On another occasion, a young man was severely hurt and suffered a traumatic brain injury and was rushed to Memorial Hermann Hospital. For days, his prognosis was in doubt; however, after a while, most of the staff thought he might survive.  His mother was always in the waiting room and I am sure she expressed a roller coaster of emotions, but she breathed a huge sigh of relief when the doctors gave her reason to hope.

Then she saw another mother in the waiting room whose daughter had not been given that hopeful prognosis.  The daughter, she was told by the doctors, would soon probably pass away as a result of the severe injuries that she had sustained due to a car accident.

The two mothers were soon linked together, strangers on one level joined forever by a universal magnet -- motherly pain.  They became very close, supporting each other in both good and bad times.

Ironically, the predictions for the two mothers were eventually reversed.  The young man who was supposed to survive, unfortunately passed away, while the girl who was supposed to die is now making progress in Florida, in her home.

One would think that the young man's mother would be bitter; however, that is not the situation.  That mother, and I still keep in touch with her, told me that she feels "lucky to have obtained her new relationships."  She feels very fortunate to have met people in the waiting room, especially the family of the girl who was severely hurt but eventually survived.  That girl is still recuperating in Florida; however, the two families keep in touch and the girl who was injured so severely will probably soon visit the mother of the young man who passed away.

Families in the waiting room can eventually develop very close relationships to each other.  They sincerely care for each other.

Two patients, one an elderly gentleman and the other a teenager, had been in the Unit for quite some time.  Their families were beginning to blend, one to another.

The parents of the teenager were always at the hospital, night and day; however, one night the teenager's mother returned to her home while his father remained in the waiting room.
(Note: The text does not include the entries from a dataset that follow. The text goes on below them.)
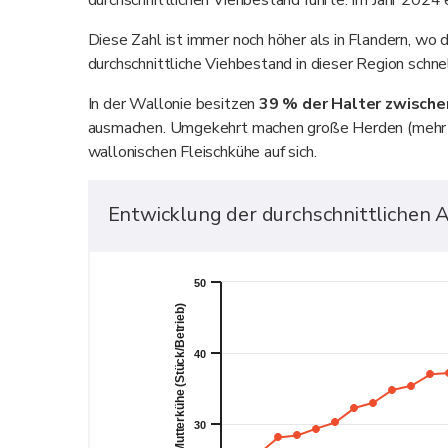
durchschnittlichen Viehbestand führte. Im Jahr 2024 
Diese Zahl ist immer noch höher als in Flandern, wo 
durchschnittliche Viehbestand in dieser Region schn
In der Wallonie besitzen
39 % der Halter zwische
ausmachen. Umgekehrt machen große Herden (mehr al
wallonischen Fleischkühe auf sich.
Entwicklung der durchschnittlichen A
50
40
30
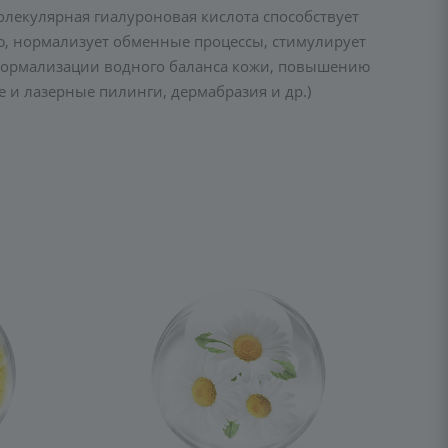
олекулярная гиалуроновая кислота способствует
ю, нормализует обменные процессы, стимулирует
 нормализации водного баланса кожи, повышению
 и лазерные пилинги, дермабразия и др.)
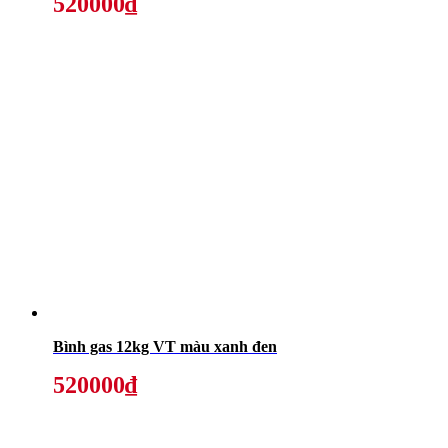
520000₫
Bình gas 12kg VT màu xanh đen
520000₫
The next morning she returned to the hospital and said to the wife of the elderly patient, who also regularly remained at the hospital night and day, "I was very worried about you all night."

To that comment, the wife of the elderly man quickly and jokingly replied, "I figured you were worried because last night, in the waiting room, I WAS SLEEPING WITH YOUR HUSBAND-- AND I WOULD NOT HAVE MISSED THAT FOR THE WORLD!"  Everyone burst out in deep  laughter.  Humor can be a great coping mechanism.

Yes, life can be very difficult; however, it can also be tempered if one has a support system to help and assist during those strenuous and exacting moments.  Support is very important -- especially in the waiting room.